=== Source material ===

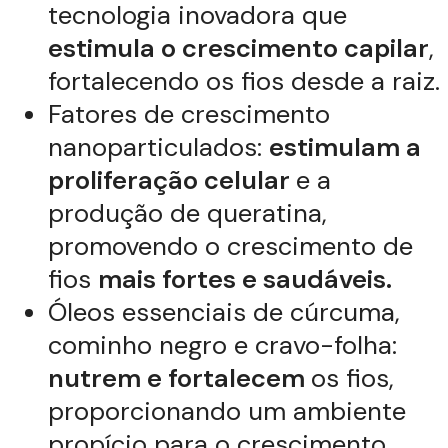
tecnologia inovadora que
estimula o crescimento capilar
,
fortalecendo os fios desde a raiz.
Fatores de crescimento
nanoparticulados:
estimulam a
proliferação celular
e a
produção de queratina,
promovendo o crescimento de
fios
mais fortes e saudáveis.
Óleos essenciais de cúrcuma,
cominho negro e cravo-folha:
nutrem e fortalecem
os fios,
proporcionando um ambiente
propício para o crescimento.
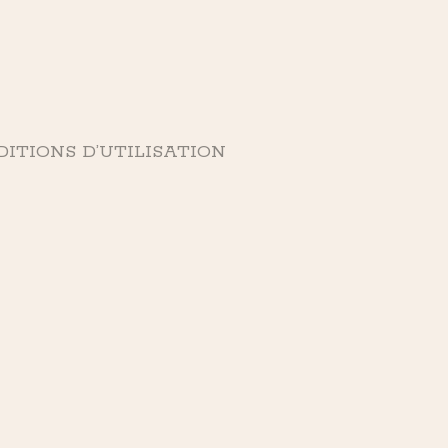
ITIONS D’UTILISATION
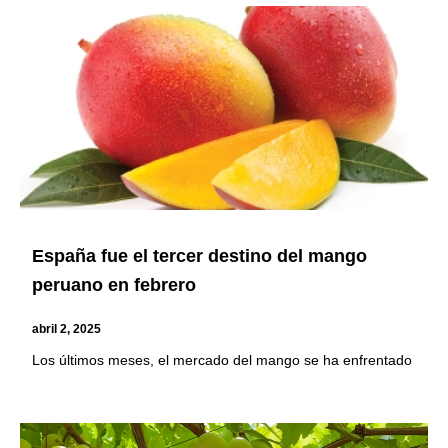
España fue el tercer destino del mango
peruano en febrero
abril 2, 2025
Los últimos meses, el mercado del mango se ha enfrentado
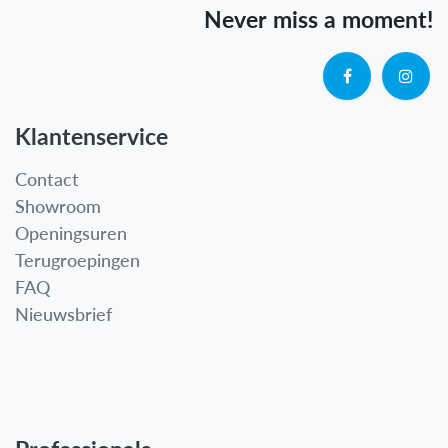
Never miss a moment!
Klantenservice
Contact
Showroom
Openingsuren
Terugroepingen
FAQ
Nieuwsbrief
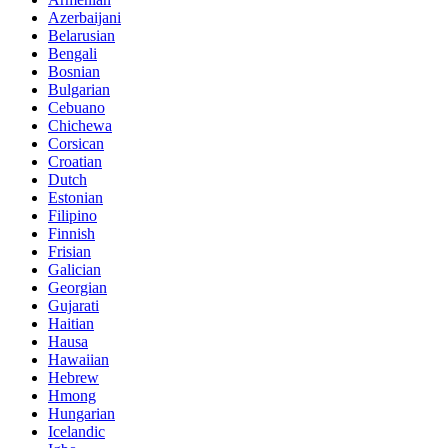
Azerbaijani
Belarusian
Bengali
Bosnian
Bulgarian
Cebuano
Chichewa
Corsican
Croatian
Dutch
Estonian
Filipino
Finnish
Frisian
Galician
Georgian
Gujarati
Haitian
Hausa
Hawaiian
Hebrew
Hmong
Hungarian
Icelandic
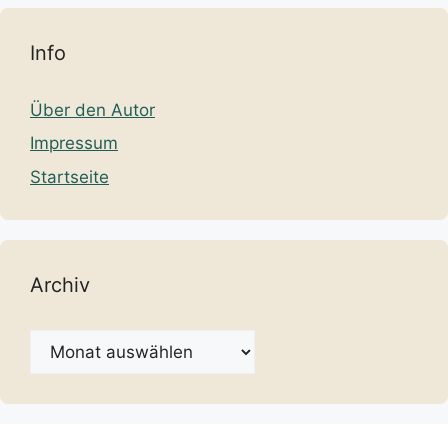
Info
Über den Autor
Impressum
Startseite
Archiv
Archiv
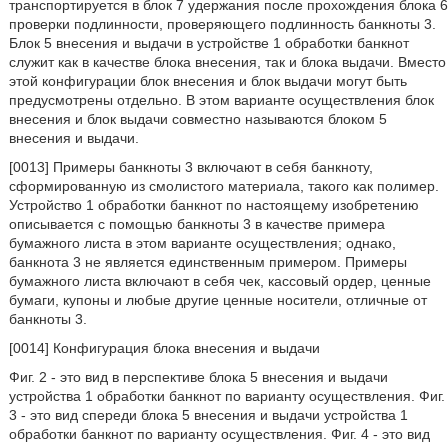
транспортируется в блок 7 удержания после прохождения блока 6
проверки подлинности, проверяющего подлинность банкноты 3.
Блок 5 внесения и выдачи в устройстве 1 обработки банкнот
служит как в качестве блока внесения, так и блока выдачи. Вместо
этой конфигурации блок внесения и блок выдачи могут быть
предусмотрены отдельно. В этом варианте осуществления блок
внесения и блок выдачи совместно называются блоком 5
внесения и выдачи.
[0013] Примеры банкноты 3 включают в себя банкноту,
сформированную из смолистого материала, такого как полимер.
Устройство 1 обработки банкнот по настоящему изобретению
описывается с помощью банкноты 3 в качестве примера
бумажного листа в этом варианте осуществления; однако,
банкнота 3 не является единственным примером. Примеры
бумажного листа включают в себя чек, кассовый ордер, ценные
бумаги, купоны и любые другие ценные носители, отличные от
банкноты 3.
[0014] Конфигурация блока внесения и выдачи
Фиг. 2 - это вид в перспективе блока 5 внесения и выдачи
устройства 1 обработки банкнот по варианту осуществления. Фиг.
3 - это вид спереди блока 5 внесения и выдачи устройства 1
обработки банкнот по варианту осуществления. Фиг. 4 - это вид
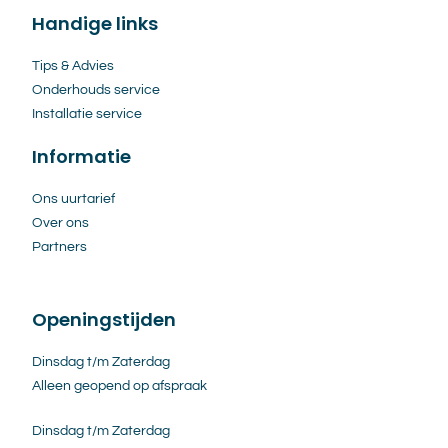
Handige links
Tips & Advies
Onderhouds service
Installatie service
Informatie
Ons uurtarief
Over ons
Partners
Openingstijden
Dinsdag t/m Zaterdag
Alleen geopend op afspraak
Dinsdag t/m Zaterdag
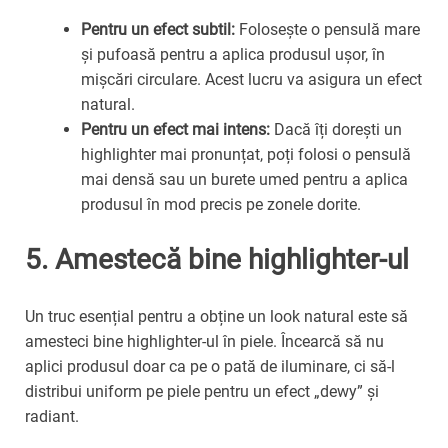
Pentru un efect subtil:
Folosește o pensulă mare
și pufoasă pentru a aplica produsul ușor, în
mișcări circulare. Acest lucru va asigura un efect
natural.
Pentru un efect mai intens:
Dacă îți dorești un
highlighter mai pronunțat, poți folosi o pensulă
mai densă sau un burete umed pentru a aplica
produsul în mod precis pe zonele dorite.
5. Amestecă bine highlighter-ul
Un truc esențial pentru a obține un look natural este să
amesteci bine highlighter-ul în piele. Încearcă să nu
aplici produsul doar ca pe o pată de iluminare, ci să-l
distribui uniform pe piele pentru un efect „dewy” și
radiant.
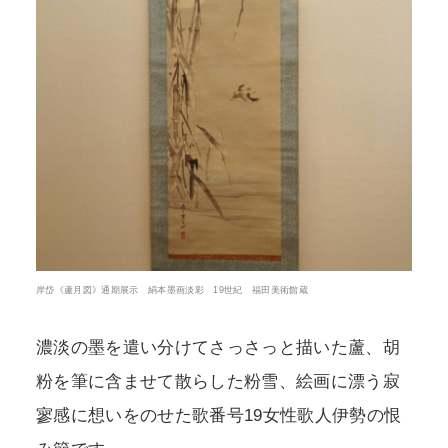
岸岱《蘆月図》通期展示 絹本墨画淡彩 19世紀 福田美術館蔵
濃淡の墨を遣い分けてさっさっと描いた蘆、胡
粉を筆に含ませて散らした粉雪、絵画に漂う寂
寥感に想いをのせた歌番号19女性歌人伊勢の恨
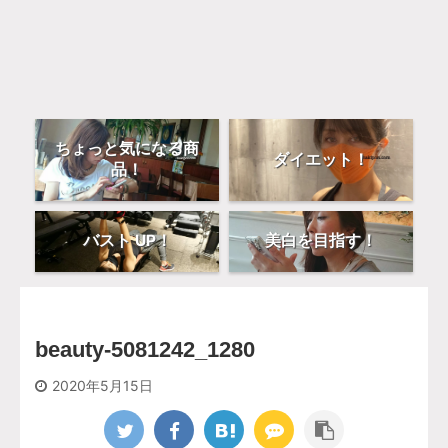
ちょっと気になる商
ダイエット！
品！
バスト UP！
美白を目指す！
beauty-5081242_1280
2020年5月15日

===

What you need to do -
Pictures aside, reproduce exactly the lines from the one containing "Folosește o pensulă mare" to the end of the listing above, both ends included.

Answer space -
Folosește o pensulă mare
și pufoasă pentru a aplica produsul ușor, în
mișcări circulare. Acest lucru va asigura un efect
natural.
Pentru un efect mai intens:
Dacă îți dorești un
highlighter mai pronunțat, poți folosi o pensulă
mai densă sau un burete umed pentru a aplica
produsul în mod precis pe zonele dorite.
5. Amestecă bine highlighter-ul
Un truc esențial pentru a obține un look natural este să
amesteci bine highlighter-ul în piele. Încearcă să nu
aplici produsul doar ca pe o pată de iluminare, ci să-l
distribui uniform pe piele pentru un efect „dewy” și
radiant.
岸岱《蘆月図》通期展示 絹本墨画淡彩 19世紀 福田美術館蔵
濃淡の墨を遣い分けてさっさっと描いた蘆、胡
粉を筆に含ませて散らした粉雪、絵画に漂う寂
寥感に想いをのせた歌番号19女性歌人伊勢の恨
ちょっと気になる商
ダイエット！
品！
バスト UP！
美白を目指す！
beauty-5081242_1280
2020年5月15日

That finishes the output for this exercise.